JimKasson wrote:.
I don't think that applies here. There are only three kernels to convolve with no AA filter, and four with an AA filter. In the case of leaving out lens aberrations, there are one less than those numbers in either case. So, consider a case with no AA filter, and a pillbox of diameter 100 um and an Airy disk with 3 um between the first zeros. My claim is that the convolution of those two is essentially a pillbox, not a Gaussian.
You are right, the convergence to Gaussian is slow, and I wouldn't expect that to work for a small number of variables.
Agreed. Regarding Jerry's CoC formula request, root sum of squares addition can work reasonably well to estimate the radius, provided you figure out what measure of radius is appropriate for distributions with completely different shapes.
Once the central limit theorem kicks in, and everything is Gaussian, RMS radius works nicely. For a slightly blurred pill-box, I would probably go for width at half maximum intensity, but I haven't checked how well that works with an Airy disk.

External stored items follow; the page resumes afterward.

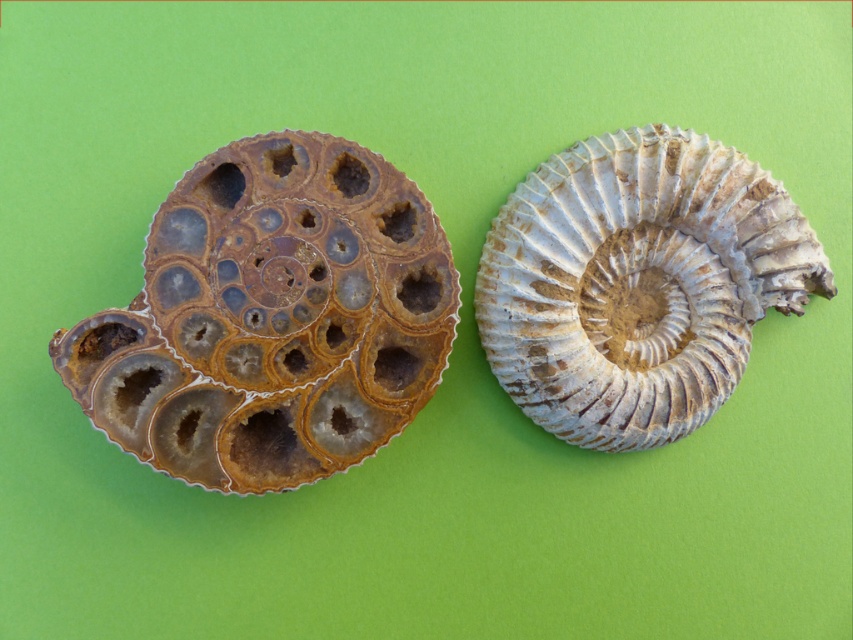 You are an archaeologist examining two fossils. You have a translucent amber fossil at left and a white textured fossil at center. Which fossil is wider?

The translucent amber fossil at left is wider than the white textured fossil at center. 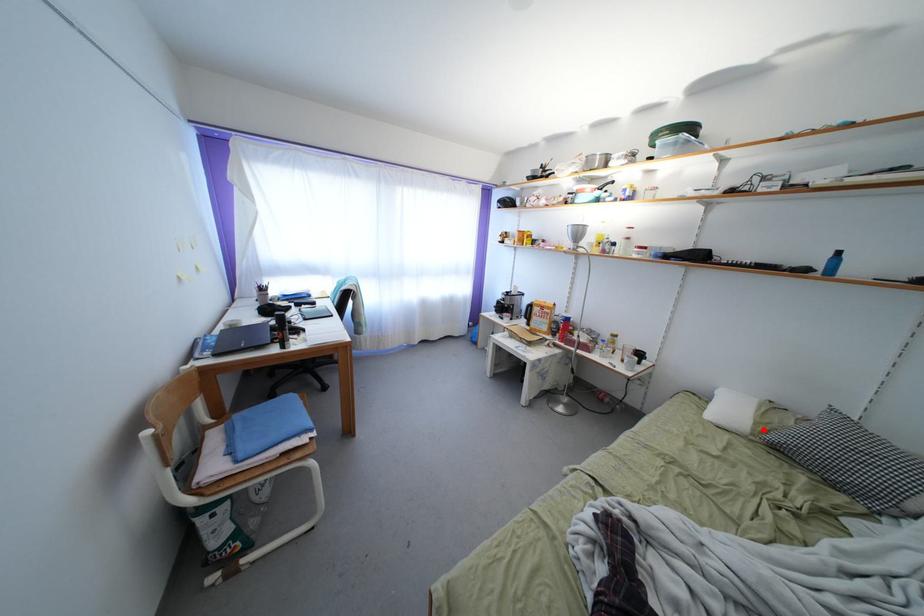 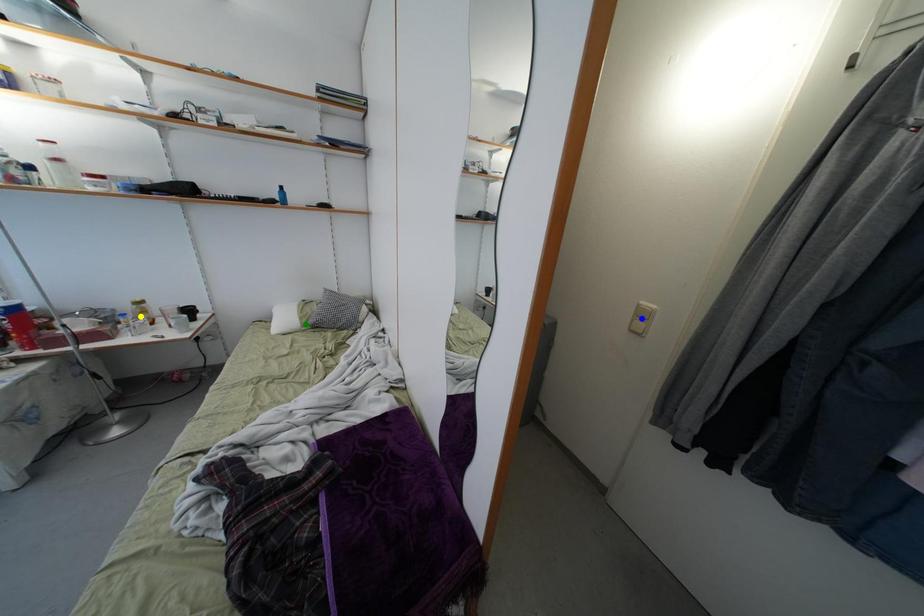 Question: I am providing you with two images of the same scene from different viewpoints. A red point is marked on the first image. You are given multiple points on the second image. In image 2, which mark is for the same physical point as the one in image 1?

Choices:
 (A) yellow point
 (B) blue point
 (C) green point

Answer: (C) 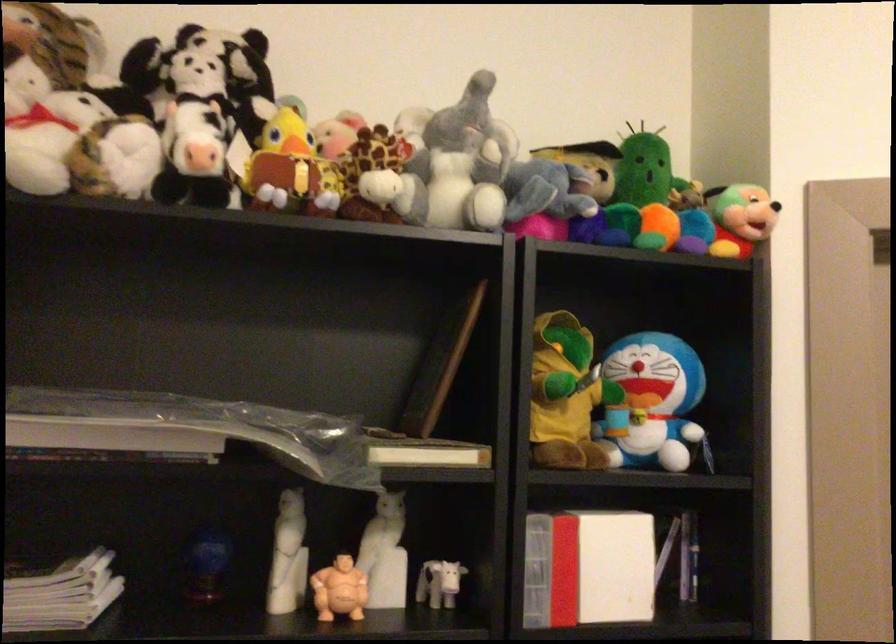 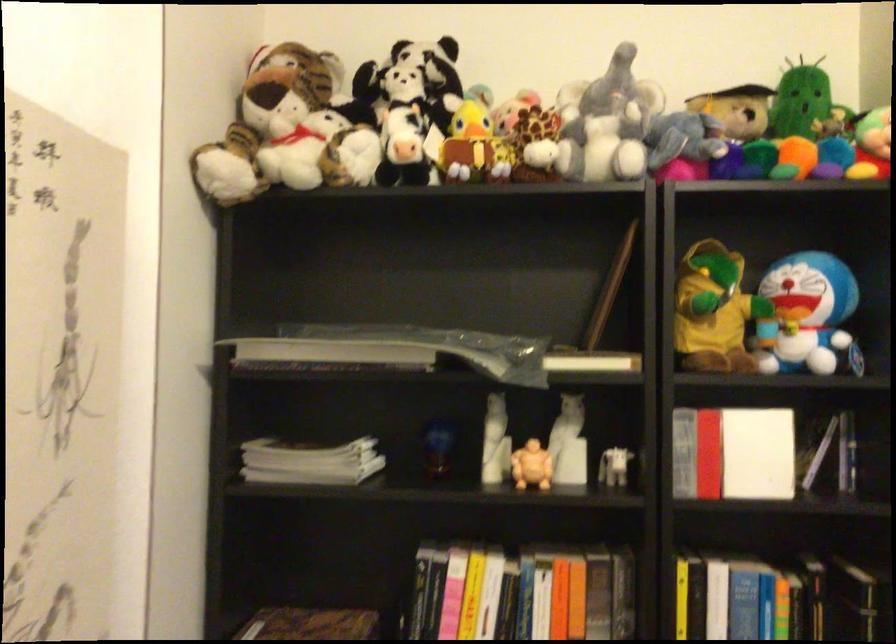 In the second image, find the point that corresponds to (295,169) in the first image.

(475, 146)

It can go pretty fast if all the kernels are similar. Here's how fast the 1D version of a pillbox converges to a Gaussian with repeated convolutions:
http://oscar6echo.blogspot.com/2012/10/convolve-n-square-pulses-to-gaussian.html
But, you're right, in general.
As lenses tend to be either over or under corrected, a pure disk and diffraction and AA filter seems reasonable, unless you want to also add a factor for over or under correction of spherical aberration.
What would that kernel look like?
The kernel varies with defocus plane.
For positive spherical aberration, the near (lens) side of focus has a blurred version of your pill box with a dip at the centre ("doughnut bokeh"). On the far side, the intensity peaks on-axis but spreads out farther than at an equivalent defocus distance on the short side.
One way to calculate this is to model the optical field incident on a circular aperture in a 2-D array, and Fourier (or Hankel) transform to estimate the point-spread function. Image plane amplitude squared gives the intensity. Constant amplitude and phase across the lens aperture gives you the diffraction-limited Airy disk. Phase proportional to square of radius within the aperture simulates defocus. An additional phase error proportional to fourth power of radius represents spherical aberration.
This is essentially a Fresnel diffraction calculation, simplified by omitting most of the inclination and distance factors, and corresponds to coherent monochromatic illumination. You would repeat and sum over multiple wavelengths for a realistic picture of the incoherent intensity distribution.
Arguably over the top for your blur kernel, but potentially more accurate than assuming the Airy disk diffracted intensity profile is unchanged with defocus, and a reasonable route to analysing spherical aberration, coma and other aberrations.